*WHAT THE TASK ASKS:* Where a picture appears, leave it out, and transcribe all the lines below exactly.

*DATA SUPPLIED:*
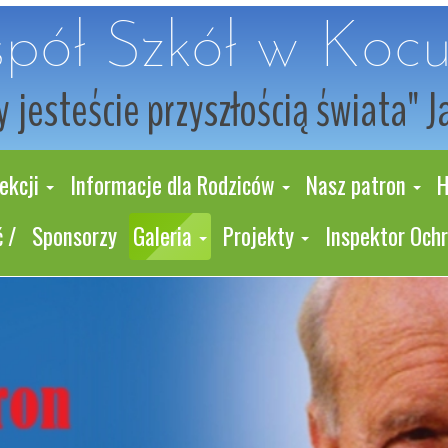
pół Szkół w Koc
 jesteście przyszłością świata" J
ekcji
Informacje dla Rodziców
Nasz patron
H
 /
Sponsorzy
Galeria
Projekty
Inspektor Och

*ANSWER SECTION:*
pół Szkół w Koc
 jesteście przyszłością świata" J
ekcji
Informacje dla Rodziców
Nasz patron
H
 /
Sponsorzy
Galeria
Projekty
Inspektor Och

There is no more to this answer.